More importantly, the Hong Kong Death Registry provided data on patient deaths outside the hospital settings. The hospital admission date was the study index date (day 0), and the researchers mandated that all the study participants had been admitted within three days of their COVID-19 diagnosis or had a confirmed COVID-19 diagnosis within three days of their hospital admission date. The team followed up with the eligible study participants from the index date until the date of registered death, the occurrence of secondary outcomes, or the end of the study period, as feasible.

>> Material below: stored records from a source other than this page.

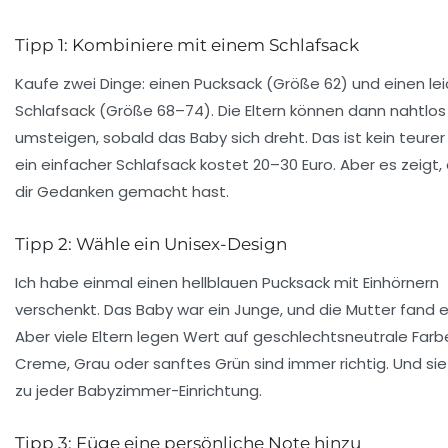
Tipp 1: Kombiniere mit einem Schlafsack
Kaufe zwei Dinge: einen Pucksack (Größe 62) und einen le
Schlafsack (Größe 68–74). Die Eltern können dann nahtlos
umsteigen, sobald das Baby sich dreht. Das ist kein teurer
ein einfacher Schlafsack kostet 20–30 Euro. Aber es zeigt,
dir Gedanken gemacht hast.
Tipp 2: Wähle ein Unisex-Design
Ich habe einmal einen hellblauen Pucksack mit Einhörnern
verschenkt. Das Baby war ein Junge, und die Mutter fand e
Aber viele Eltern legen Wert auf geschlechtsneutrale Farb
Creme, Grau oder sanftes Grün
sind immer richtig. Und si
zu jeder Babyzimmer-Einrichtung.
Tipp 3: Füge eine persönliche Note hinzu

While the primary outcome was all-cause mortality, the secondary outcomes were a composite of all-cause mortality, need for supplemental oxygen, invasive mechanical ventilation [IMV], or intensive care unit (ICU) admission. The team also measured disease progression outcomes, i.e., the time to attain a low SARS-CoV-2 ribonucleic acid (RNA) load, indicated by a cycle threshold [CT] value of 30 or higher on a SARS-CoV-2 reverse transcription-polymerase chain reaction (RT-PCR) assay. Finally, the researchers presented the crude incidence rates for all COVID-19 outcomes and hazard ratios (HRs) for all COVID-19 outcomes and at least two events in each study group, except for hospital stays.
Around 40776 patients sought hospital admission during the study duration, of which 1880 and 924 eligible participants received molnupiravir and nirmatrelvir–ritonavir, respectively, and 14,810 served as controls. All of these individuals did not need supplemental oxygen despite confirmed COVID-19 diagnosis at baseline. While 1795 (96.7%) recipients received 800 mg molnupiravir twice every day for five days, 880 (98·9%) completed a five-day regimen of 300mg nirmatrelvir and 100mg ritonavir twice per day.
Both molnupiravir and nirmatrelvir–ritonavir recipients had significantly lower risks of all-cause mortality, with crude incidence rates of 19.98 and 10.28 events per 10 000 person-days, respectively. However, the risk of IMV initiation in antiviral recipients was not significantly different from controls.
Furthermore, the current study cohort attained a lower SARS-CoV-2 burden (CT ≥30) faster with molnupiravir or nirmatrelvir–ritonavir use, evidencing its potential efficacy against Omicron sub-variant BA.2, also demonstrated in experimental studies. However, study subgroup analyses suggested that oral antivirals did not benefit younger patients aged 65 years or less and those fully vaccinated as much as the elderly.
Clearly, the older population should be prioritized when it comes to prescription use of these oral antivirals. In fact, researchers have proposed developing an evidence-based scoring system or risk prediction tools to promote optimal and equitable access to SARS-CoV-2 oral antivirals in the face of limited supplies and its distribution to those COVID-19 patients on priority who would benefit most from them.
In vitro studies have shown some long-term risks associated with molnupiravir use. For instance, its use could have carcinogenic and teratogenic effects. Moreover, molnupiravir could induce more infectious and vaccine-resistant viral variants. Amid rising concerns about developing resistance to molnupiravir and nirmatrelvir–ritonavir, active pharmacovigilance and rapid genomic sequencing of viral mutants would be needed to monitor their long-term safety and effectiveness across different types of patients and coming waves of the COVID-19 pandemic.
The current retrospective cohort study showed that early initiation of oral antivirals markedly reduced the risk of all-cause mortality and COVID-19 progression in hospitalized COVID-19 patients who did not require supplemental oxygen during a period of dominance of SARS-CoV-2 Omicron BA.2 subvariant. However, their continued use as a COVID-19 mitigation measure would require active pharmacovigilance, with future studies evaluating their safety and effectiveness across different patient populations, drug combinations, and clinical settings.